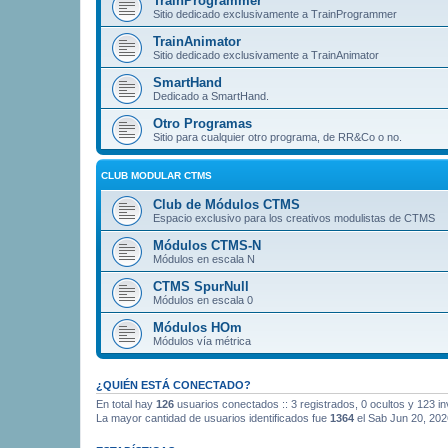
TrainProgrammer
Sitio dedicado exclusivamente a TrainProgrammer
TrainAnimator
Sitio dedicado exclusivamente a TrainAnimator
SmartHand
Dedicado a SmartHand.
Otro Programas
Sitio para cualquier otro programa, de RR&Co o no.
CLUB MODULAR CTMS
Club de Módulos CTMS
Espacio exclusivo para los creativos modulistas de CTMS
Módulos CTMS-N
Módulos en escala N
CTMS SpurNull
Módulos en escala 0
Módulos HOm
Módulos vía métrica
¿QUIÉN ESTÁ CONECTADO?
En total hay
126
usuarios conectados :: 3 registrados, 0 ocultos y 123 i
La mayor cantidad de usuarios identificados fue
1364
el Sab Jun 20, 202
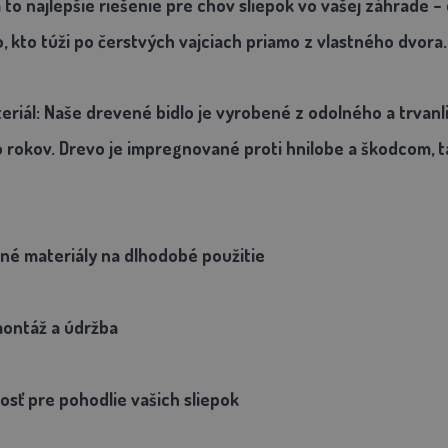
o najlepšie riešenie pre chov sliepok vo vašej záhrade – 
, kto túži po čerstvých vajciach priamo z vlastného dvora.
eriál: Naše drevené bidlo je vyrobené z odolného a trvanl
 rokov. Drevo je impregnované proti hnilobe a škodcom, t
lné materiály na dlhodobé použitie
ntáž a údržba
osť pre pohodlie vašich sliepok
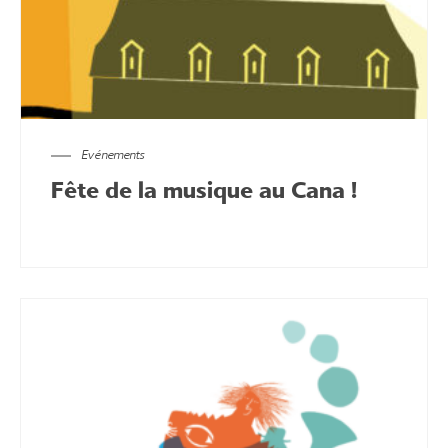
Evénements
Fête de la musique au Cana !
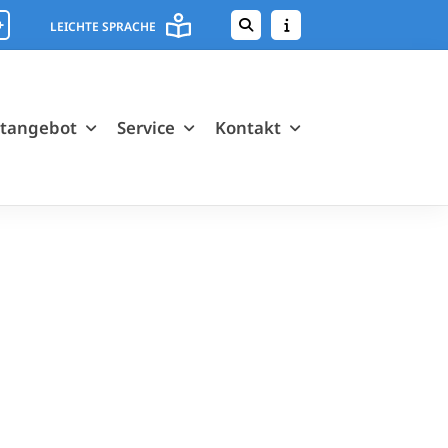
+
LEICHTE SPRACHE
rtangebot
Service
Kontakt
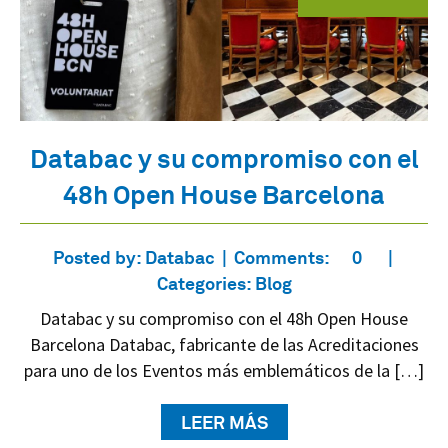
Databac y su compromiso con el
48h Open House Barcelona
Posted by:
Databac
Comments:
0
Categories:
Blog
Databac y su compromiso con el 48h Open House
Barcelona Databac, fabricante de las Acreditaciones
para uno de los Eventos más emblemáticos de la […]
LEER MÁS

ABOUT THIS EXERCISE: Taking the material above, say how many lines have "sliepok" in them, and give no other output.

SOLUTION TO THIS EXERCISE: 2